向かう先は教会。無人の屋根を飛び移り、まっすぐに向かっていく。一〇メートルも離れた向こうでは、トーナを乗せたりゅーこが並走しているのが視界に入る。
「っ」
前方に人影が現れる。鎖帷子を着た男。クラウだ。心臓に刺し傷を穿った血まみれの格好で、白い瞳がルンをまっすぐに睨む。
「邪魔すんなよおい……!」
りゅーのすけはクラウに構わず、間合いを詰めていく。やがて目の前に迫ると、クラウは右手のロングソードを横に薙いだ。
「跳べ!」
命令よりも僅かに早く、りゅーのすけが反応する。単調な横薙ぎの斬撃を跳躍で躱し、クラウを飛び越え、着地する。

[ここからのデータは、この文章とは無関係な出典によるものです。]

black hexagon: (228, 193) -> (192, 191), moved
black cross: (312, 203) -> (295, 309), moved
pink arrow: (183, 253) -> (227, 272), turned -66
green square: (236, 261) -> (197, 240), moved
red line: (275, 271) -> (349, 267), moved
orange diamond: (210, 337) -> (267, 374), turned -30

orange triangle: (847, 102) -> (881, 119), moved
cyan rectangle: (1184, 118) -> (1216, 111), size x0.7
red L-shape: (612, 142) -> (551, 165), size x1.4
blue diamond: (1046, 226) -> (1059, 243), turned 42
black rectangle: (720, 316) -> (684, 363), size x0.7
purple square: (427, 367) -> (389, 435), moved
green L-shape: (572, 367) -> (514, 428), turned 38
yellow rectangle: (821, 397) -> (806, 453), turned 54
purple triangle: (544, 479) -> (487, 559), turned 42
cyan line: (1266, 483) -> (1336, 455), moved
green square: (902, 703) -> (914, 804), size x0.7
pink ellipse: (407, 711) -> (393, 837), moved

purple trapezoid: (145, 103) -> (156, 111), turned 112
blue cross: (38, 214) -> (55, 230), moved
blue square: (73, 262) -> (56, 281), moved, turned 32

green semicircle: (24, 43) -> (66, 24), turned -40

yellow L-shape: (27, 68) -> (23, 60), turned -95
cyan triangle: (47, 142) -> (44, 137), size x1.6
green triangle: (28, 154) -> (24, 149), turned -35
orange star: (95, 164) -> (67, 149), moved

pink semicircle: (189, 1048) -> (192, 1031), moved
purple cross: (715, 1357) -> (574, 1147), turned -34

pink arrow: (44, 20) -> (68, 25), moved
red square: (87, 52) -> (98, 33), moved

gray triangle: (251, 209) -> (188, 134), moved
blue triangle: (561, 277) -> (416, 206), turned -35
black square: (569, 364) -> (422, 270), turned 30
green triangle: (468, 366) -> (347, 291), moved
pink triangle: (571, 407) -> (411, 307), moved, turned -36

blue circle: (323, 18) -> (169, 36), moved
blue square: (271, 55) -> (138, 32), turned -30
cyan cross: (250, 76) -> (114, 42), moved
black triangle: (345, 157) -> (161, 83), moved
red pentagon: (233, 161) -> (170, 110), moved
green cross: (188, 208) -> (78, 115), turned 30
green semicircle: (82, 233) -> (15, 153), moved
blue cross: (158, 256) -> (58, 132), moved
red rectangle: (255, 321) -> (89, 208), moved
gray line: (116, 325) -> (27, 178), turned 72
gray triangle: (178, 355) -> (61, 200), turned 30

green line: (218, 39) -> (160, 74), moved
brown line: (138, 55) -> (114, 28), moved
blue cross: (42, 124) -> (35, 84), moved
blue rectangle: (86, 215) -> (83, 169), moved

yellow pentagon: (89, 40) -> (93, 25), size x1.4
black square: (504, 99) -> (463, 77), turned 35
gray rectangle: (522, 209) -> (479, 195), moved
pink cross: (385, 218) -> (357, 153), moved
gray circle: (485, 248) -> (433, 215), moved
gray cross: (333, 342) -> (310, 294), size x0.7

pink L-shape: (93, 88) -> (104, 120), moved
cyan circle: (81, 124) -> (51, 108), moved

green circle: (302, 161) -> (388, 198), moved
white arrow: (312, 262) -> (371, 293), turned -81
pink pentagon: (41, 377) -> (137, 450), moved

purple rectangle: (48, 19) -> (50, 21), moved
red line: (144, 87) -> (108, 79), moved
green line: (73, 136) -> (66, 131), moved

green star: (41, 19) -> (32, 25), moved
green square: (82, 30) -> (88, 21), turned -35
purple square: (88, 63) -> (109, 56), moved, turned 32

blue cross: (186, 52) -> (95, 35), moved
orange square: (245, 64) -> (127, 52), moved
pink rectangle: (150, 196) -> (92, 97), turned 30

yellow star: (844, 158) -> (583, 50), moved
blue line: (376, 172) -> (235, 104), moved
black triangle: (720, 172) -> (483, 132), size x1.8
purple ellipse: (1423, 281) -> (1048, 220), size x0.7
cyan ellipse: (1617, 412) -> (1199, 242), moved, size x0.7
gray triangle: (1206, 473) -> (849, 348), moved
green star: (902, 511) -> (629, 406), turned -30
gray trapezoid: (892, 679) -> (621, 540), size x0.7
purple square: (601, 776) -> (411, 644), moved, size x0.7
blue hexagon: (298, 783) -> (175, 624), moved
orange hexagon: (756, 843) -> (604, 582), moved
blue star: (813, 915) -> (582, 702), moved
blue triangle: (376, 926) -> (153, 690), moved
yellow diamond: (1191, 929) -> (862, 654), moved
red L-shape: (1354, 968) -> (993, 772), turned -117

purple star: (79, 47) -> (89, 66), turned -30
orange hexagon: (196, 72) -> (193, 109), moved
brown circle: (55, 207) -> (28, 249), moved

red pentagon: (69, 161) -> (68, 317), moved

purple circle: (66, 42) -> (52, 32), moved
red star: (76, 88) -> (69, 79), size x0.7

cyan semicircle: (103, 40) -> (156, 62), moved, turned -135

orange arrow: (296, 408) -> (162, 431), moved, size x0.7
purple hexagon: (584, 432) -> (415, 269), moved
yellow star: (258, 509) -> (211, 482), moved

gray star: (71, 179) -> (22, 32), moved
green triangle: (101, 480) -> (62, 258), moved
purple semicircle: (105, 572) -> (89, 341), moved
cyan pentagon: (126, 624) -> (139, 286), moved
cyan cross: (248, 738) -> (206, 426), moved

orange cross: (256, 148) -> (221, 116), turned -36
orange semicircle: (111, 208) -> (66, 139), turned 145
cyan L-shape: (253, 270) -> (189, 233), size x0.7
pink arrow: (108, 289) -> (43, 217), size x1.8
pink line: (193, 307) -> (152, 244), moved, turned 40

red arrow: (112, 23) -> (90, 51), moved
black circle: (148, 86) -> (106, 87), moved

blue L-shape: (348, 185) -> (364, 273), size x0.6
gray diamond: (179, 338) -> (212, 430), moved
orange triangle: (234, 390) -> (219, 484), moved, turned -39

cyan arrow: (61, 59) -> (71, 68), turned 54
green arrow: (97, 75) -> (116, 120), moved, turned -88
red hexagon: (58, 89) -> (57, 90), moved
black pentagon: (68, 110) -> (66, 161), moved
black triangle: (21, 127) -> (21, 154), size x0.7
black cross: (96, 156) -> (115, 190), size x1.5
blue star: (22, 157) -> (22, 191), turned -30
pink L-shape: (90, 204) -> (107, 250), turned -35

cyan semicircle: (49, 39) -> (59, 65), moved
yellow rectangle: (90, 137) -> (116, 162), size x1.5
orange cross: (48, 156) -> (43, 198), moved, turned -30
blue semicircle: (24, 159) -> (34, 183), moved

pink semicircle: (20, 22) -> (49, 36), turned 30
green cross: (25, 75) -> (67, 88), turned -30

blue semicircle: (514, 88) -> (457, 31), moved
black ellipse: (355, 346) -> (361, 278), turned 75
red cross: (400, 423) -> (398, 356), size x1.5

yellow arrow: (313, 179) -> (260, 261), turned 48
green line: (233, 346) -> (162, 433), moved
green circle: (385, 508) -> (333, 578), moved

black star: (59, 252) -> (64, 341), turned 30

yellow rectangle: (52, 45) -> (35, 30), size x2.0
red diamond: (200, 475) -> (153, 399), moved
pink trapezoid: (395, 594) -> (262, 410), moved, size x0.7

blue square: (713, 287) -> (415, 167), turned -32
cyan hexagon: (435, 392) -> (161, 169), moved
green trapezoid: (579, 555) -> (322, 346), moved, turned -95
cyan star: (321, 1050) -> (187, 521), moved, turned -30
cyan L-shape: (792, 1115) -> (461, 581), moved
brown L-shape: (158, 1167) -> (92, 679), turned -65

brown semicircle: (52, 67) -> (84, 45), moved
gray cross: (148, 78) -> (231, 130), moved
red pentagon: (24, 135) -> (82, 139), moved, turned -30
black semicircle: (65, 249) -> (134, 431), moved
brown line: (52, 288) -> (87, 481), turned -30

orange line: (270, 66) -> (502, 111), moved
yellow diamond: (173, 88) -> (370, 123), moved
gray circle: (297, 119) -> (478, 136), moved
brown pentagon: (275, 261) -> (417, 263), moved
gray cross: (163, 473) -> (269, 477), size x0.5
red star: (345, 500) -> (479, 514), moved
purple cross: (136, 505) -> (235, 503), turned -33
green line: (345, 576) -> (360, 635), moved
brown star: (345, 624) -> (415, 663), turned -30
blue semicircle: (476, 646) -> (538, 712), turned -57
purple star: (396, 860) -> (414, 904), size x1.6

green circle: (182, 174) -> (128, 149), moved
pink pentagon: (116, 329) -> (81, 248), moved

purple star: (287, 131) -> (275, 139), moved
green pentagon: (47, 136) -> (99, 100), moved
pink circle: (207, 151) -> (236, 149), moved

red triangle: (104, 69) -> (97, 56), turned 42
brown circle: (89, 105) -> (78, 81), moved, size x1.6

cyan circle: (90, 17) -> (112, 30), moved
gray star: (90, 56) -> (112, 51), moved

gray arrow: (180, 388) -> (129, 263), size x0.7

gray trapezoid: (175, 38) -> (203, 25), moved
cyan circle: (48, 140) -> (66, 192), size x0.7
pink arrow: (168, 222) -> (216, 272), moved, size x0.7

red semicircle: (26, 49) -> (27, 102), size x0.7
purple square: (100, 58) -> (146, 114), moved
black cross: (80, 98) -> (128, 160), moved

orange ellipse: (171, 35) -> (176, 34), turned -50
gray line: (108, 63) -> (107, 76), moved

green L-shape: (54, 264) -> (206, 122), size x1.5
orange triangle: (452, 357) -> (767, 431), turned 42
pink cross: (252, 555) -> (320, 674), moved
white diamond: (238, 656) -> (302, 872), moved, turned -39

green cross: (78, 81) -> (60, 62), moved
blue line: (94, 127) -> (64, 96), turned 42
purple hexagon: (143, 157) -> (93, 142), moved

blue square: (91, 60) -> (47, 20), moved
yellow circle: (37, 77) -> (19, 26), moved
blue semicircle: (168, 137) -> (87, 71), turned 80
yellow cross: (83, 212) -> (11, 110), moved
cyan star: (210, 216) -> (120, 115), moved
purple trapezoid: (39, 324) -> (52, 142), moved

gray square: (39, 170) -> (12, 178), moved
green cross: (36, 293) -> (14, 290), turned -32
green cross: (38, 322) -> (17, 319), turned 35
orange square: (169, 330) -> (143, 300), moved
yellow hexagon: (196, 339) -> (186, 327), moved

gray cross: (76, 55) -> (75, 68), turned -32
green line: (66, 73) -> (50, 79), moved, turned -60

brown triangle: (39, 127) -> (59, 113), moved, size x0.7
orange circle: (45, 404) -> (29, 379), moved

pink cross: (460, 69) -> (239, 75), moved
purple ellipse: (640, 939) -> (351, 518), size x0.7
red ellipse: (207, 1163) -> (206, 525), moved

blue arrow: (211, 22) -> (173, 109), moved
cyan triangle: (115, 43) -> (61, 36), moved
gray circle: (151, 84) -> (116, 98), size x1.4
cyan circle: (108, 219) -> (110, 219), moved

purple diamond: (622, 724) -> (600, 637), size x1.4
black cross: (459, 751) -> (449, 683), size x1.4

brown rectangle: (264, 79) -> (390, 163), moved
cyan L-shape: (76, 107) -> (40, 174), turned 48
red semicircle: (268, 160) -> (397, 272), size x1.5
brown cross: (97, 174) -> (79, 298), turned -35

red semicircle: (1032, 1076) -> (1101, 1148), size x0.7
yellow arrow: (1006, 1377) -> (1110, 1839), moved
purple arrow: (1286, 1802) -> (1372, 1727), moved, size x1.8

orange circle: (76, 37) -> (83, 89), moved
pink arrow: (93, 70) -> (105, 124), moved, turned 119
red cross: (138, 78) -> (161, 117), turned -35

道を飛び越え、向かいの建物に飛び移る。そして教会の前まで辿り着くと、そこでりゅーのすけは力強く屋根を蹴り、跳躍した。
三階建ての教会の屋根の高さまで跳んだりゅーのすけ。その背中に乗るルンは、教会の中庭から弓を構える人影を認めた。
「クロード……!」
白目を剥いたその男は、クロードだ。ルンの喉を貫いた弓の名手。りゅーのすけの跳躍が限界に至るのを見計らったかのように、弓を射る。
ルンを捉えて迫る矢。矢じりが月明かりに輝いたその刹那、りゅーのすけが前脚を薙いで、矢を弾き飛ばした。
「やるなぁりゅーのすけ!」
親譲りの器用な迎撃。ルンの賛辞に、りゅーのすけは得意げに吼える。
クロードはすかさずもう一本、矢を射る。放たれるのと同時に、けたたましい銃声が二つ響いて、ルンに迫る矢を弾いた。
通りを隔てた屋根の上。足を止めたりゅーこの背の上で、トーナが得意顔で自動小銃を構えていた。矢を弾き、クロードの弓を真っ二つにへし折った自動小銃の銃口は、硝煙を燻らせていた。
「後は任せた、ルンさん!」
自動小銃からジャベリンに持ち替えて、トーナが叫んだ。
「ちょっと行ってくるぜ!」
りゅーのすけの背を踏み台にして、ルンは空中で跳躍し、屋根に飛びつく。生前だったらやろうとも思わない芸当。しかしルンはそれをやってのけ、教会の屋根に登り詰めた。
「しぶといな、人間」
屋根から一部始終を見下ろしていたエルフは、対峙したルンの方を向いて、嘲るようにそう言った。
「矢を射られて死んだものと思ったが、まぁ良い。貴様も私のものとなれ」
「ゾンビになれってか?」
「貴様らの言葉ではそのように言うのか? まぁ、この街の者達と同じようになるということだ」
ルンは眼下の光景に目をやる。結界に群がる無数の死人。それらが吐き出す幾重の呻き。廃墟となり果てたこの街に広がるその光景は、地獄そのものだ。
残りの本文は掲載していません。